What to do: If a line in the entries below contains "Regulacja", copy it.

Material shown:

....

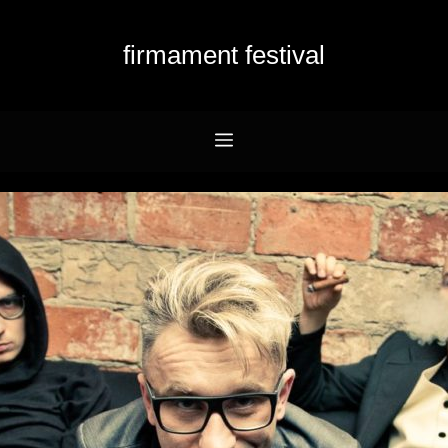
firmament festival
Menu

....

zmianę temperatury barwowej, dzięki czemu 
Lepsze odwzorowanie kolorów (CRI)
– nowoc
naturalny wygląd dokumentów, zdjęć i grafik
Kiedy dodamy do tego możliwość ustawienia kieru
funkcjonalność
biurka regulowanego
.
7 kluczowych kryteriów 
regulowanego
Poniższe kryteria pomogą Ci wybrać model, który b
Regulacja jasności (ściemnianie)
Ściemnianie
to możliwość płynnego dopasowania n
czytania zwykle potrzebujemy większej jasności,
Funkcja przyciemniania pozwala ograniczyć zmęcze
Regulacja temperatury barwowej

....

Expected answer:
Regulacja jasności (ściemnianie)
Regulacja temperatury barwowej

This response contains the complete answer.